## Instructions to follow
Go through the listing and copy each line with the string "SLIM".
====
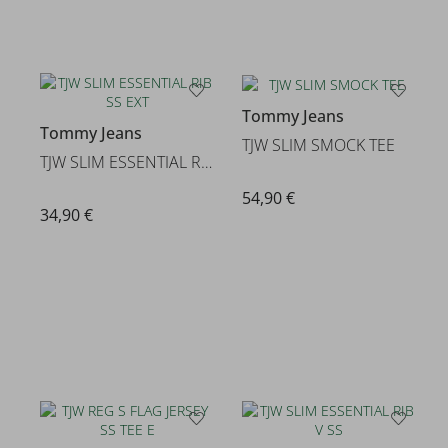
Tommy Jeans
Tommy Jeans
TJW SLIM SMOCK TEE
TJW SLIM ESSENTIAL RIB SS EXT
54,90 €
34,90 €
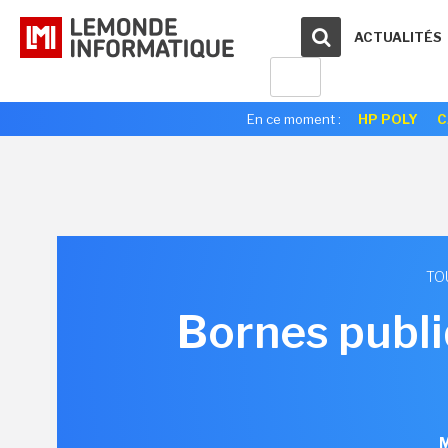
ACTUALITÉS
En ce moment :
HP POLY
C
TO
Bornes publiq
M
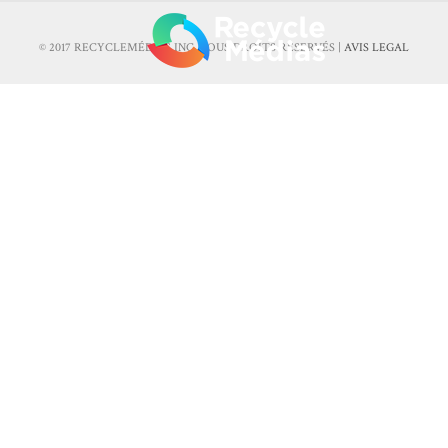
© 2017 RECYCLEMÉDIAS INC. TOUS DROITS RÉSERVÉS |
AVIS LEGAL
====
## Response below
TJW SLIM SMOCK TEE
TJW SLIM ESSENTIAL RIB SS EXT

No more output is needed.